また、図4に示した台形歪み補正用の操作ボタン78,79は、台形歪み補正を手動で調整するものであり、例えば投写角度に基づいて自動で行われる台形歪み補正で得られた投写画面に歪みが残っている場合に、台形歪み補正の微調整を行うことができる。
図12は、壁面上向き投写、天井面投写、壁面下向き投写、および床面投写での画面の状況を示す図である。図7に示した壁面上向き投写では、壁面101までの距離が投写画面の上辺側で大きくなる。また、図10に示した床面投写でも、壁面上向き投写と同様に、床面103までの距離が投写画面の上辺側で大きくなる。このため、壁面上向き投写および床面投写の場合に、図12(A−1)に示す矩形の出力画面をそのまま壁面101および床面103に投写すると、図12(B−1)に示すように、壁面101および床面103上の投写画面は、上辺が下辺より大きくなった台形状に表示される。
ここで、図11に示した補正係数を用いて台形歪み補正を行うと、壁面上向き投写および床面投写の場合には補正係数がプラスとなるため、画面の上辺側を圧縮する補正が行われ、図12(C−1)に示すように、補正済みの出力画面は、上辺が下辺より小さくなった台形状をなし、これを壁面101および床面103に投写すると、図12(D−1)に示すように、上辺と下辺とが同一長さの歪みのない矩形の画面が表示される。
一方、図8に示した天井面投写では、天井面102までの距離が投写画面の下辺側で大きくなる。また、図9に示した壁面下向き投写でも、天井面投写の場合と同様に、壁面101までの距離が投写画面の下辺側で大きくなる。このため、天井面投写および壁面下向き投写の場合に、図12(A−2)に示す矩形の出力画面を天井面102および壁面101に投写すると、図12(B−2)に示すように、天井面102および壁面101上の投写画面は、下辺が上辺より大きくなった台形状に表示される。
ここで、図11に示した補正係数を用いて台形歪み補正を行うと、天井面投写および壁面下向き投写の場合には補正係数がマイナスとなるため、画面の下辺側を圧縮する補正が行われ、図12(C−2)に示すように、補正済みの出力画面は、下辺が上辺より小さくなった台形状をなし、これを天井面102および壁面101に投写すると、図12(D−2)に示すように、上辺と下辺とが同一長さの歪みのない矩形の画面が表示される。
図13は、天井面投写の場合に画面を反転表示させる例を示す斜視図である。

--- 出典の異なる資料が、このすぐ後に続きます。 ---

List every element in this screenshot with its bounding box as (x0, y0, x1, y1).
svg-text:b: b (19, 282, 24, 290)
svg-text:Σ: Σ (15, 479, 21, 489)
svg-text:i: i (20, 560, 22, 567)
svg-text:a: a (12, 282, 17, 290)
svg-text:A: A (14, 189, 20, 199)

図8に示した天井面投写の場合に台形歪み補正のみを行うと、天井面102に図13(A)に示すように画面が表示されるが、天井面102を下から見上げるユーザと画面との位置関係によっては画面が逆向きに見える場合があり、この場合、図13(B)に示すように画面を反転表示させた方が見やすくなる。また、図10に示した床面投写の場合も同様に、画面を反転表示させた方が見やすくなる場合がある。
そこでここでは、画面補正部96において、加速度センサ95の出力値が示す投写角度に基づいて天井面投写および床面投写と判別されると、画面の台形歪みを補正するとともに画面の上下を反転させる処理を行うようにしている。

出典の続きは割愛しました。